The Contemplative Site and the Burial Ground for Enslaved People at Monticello

Dedicated on June 17th, 2022, the Burial Ground for Enslaved People at Monticello honors the final resting place of an estimated 40 enslaved people who lived and worked at this UNESCO World Heritage site. Our team worked in close collaboration with members of Monticello’s descendant community, the Thomas Jefferson Foundation (TJF), and design partner HGA throughout the process. The newly improved site honors and protects the sacred ground providing a safe and peaceful place where the community of descendants can connect and reflect on this heritage while educating visitors about the history of enslavement at Monticello. 

The design sensitively stitches the site into the larger Monticello landscape while providing a buffer from automobile traffic and parking.

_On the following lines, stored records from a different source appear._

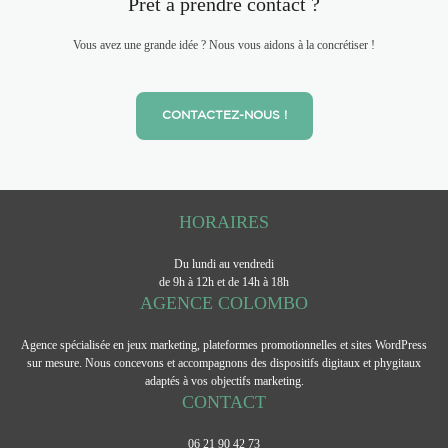
Prêt à prendre contact ?
Vous avez une grande idée ? Nous vous aidons à la concrétiser !
CONTACTEZ-NOUS !
HORAIRES
Du lundi au vendredi
de 9h à 12h et de 14h à 18h
AGENCE COLOMBO
Agence spécialisée en jeux marketing, plateformes promotionnelles et sites WordPress
sur mesure. Nous concevons et accompagnons des dispositifs digitaux et phygitaux
adaptés à vos objectifs marketing.
CONTACT
06 21 90 42 73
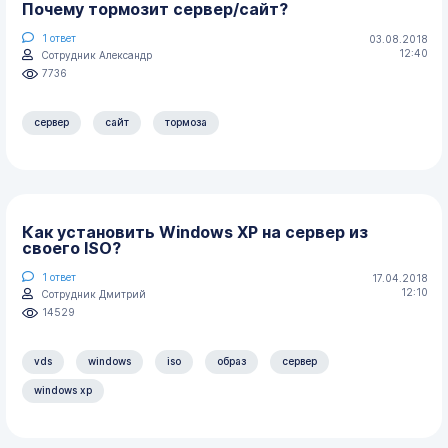
Почему тормозит сервер/сайт?
1
ответ
03.08.2018
12:40
Сотрудник Александр
7736
сервер
сайт
тормоза
Как установить Windows XP на сервер из
своего ISO?
1
ответ
17.04.2018
12:10
Сотрудник Дмитрий
14529
vds
windows
iso
образ
сервер
windows xp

Pathways provide universal access and a gradual and atmospheric approach from the visitor center and others points surrounding. Circular benches are oriented in an embracing pattern around the burial ground, keeping the focus on the sacred site. A gate leads members of the descendant community to another arcing bench within the cordoned site.  - a set-apart contemplative space designed for the exclusive use of descendant communities. The design amplifies the sanctity of the burial site while creating essential opportunities for remembrance and commemoration in the space. 

For the Contemplative Site at Monticello, NBW collaborated with HGA to design a new place of reflection at the end of Mulberry Row, the dynamic industrial hub of Thomas Jefferson’s 5,000-acre mountaintop plantation. Completed in 2022, the site honors the 607 enslaved men, women and children who lived and worked at Monticello, and offers an opportunity for greater understanding and healing.

Designed in collaboration with descendants of the enslaved community and staff from the Thomas Jefferson Foundation, the Contemplative Site provides visitors a place to reflect on the experience of slavery at Monticello, the people entangled in it, and its lasting impact on society today. 

Along with the Burial Ground for Enslaved People, the Contemplative Site will create a strong connection between the sites of labor and final rest, and offer a fuller perspective on the story of Monticello. The subtly curved 60-foot-long wall of Corten steel traces a “path of labor” and holds the names of the 607 men, women and children enslaved by Jefferson during his lifetime. The panels also contain open spaces which allow for new names to be added as they are discovered. The openings—inspired by Maya Angelou’s poem, “Still I Rise”—increase as the wall rises from the ground that was once worked by the enslaved.